## Document understanding data
• • • • • • •
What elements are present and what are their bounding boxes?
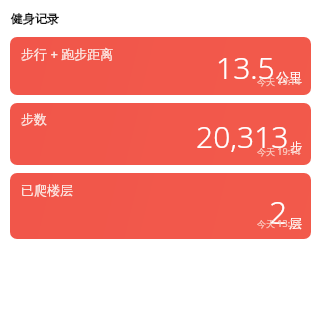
staticText: 步数 — [21, 111, 47, 127]
staticText: 步 — [290, 139, 302, 154]
staticText: 已爬楼层 — [21, 182, 73, 198]
staticText: 公里 — [276, 69, 302, 85]
staticText: 今天 13:24 — [257, 217, 301, 229]
staticText: 步行 + 跑步距离 — [21, 45, 114, 63]
button[interactable]: 已爬楼层 — [10, 173, 311, 239]
staticText: 2 — [269, 190, 288, 234]
button[interactable]: 步行 + 跑步距离 — [10, 37, 311, 95]
staticText: 今天 19:14 — [257, 145, 301, 157]
staticText: 层 — [289, 215, 302, 231]
staticText: 健身记录 — [11, 11, 59, 26]
staticText: 今天 19:14 — [257, 75, 301, 87]
staticText: 13.5 — [216, 47, 275, 88]
staticText: 20,313 — [196, 116, 289, 157]
button[interactable]: 步数 — [10, 103, 311, 165]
• • • • • • •
## TO DO
The entries above should be given again exactly, minus any pictures.

## SOLUTION BELOW
What elements are present and what are their bounding boxes?
staticText: 步数 — [21, 111, 47, 127]
staticText: 步 — [290, 139, 302, 154]
staticText: 已爬楼层 — [21, 182, 73, 198]
staticText: 公里 — [276, 69, 302, 85]
staticText: 今天 13:24 — [257, 217, 301, 229]
staticText: 步行 + 跑步距离 — [21, 45, 114, 63]
button[interactable]: 已爬楼层 — [10, 173, 311, 239]
staticText: 2 — [269, 190, 288, 234]
button[interactable]: 步行 + 跑步距离 — [10, 37, 311, 95]
staticText: 今天 19:14 — [257, 145, 301, 157]
staticText: 层 — [289, 215, 302, 231]
staticText: 健身记录 — [11, 11, 59, 26]
staticText: 今天 19:14 — [257, 75, 301, 87]
staticText: 13.5 — [216, 47, 275, 88]
staticText: 20,313 — [196, 116, 289, 157]
button[interactable]: 步数 — [10, 103, 311, 165]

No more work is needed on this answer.